▶ [Data to use]:
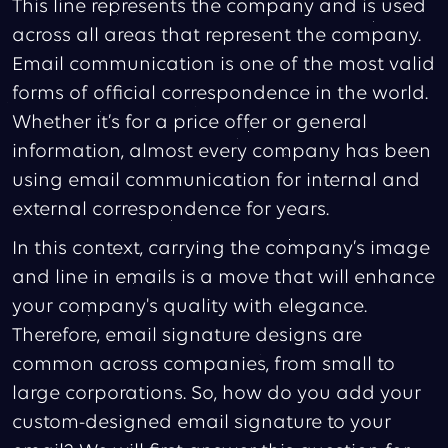
This line represents the company and is used
across all areas that represent the company.
Email communication is one of the most valid
forms of official correspondence in the world.
Whether it’s for a price offer or general
information, almost every company has been
using email communication for internal and
external correspondence for years.
In this context, carrying the company’s image
and line in emails is a move that will enhance
your company's quality with elegance.
Therefore, email signature designs are
common across companies, from small to
large corporations. So, how do you add your
custom-designed email signature to your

▶ [Directions]: Nothing should be returned except the lines from the one holding "external correspondence for years." through the final line of the listing, exactly as they appear.

▶ [Your response]:
external correspondence for years.
In this context, carrying the company’s image
and line in emails is a move that will enhance
your company's quality with elegance.
Therefore, email signature designs are
common across companies, from small to
large corporations. So, how do you add your
custom-designed email signature to your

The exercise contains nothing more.